(Data excerpts)
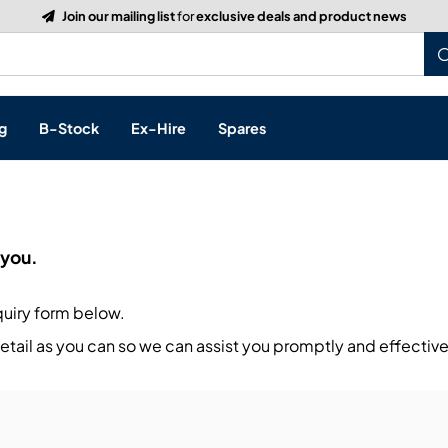
Join our mailing list
for
exclusive deals and product news
g
B-Stock
Ex-Hire
Spares
p
 you.
s, & Processing
quiry form below.
 Networking
cts
tail as you can so we can assist you promptly and effective
layback
ontrol
ution & Networking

[Task objective]:
Starting with the line that contains "quiry form below.", return every line through the last one of the records, exactly as written.

[Exercise answer]:
quiry form below.
 Networking
cts
tail as you can so we can assist you promptly and effective
layback
ontrol
ution & Networking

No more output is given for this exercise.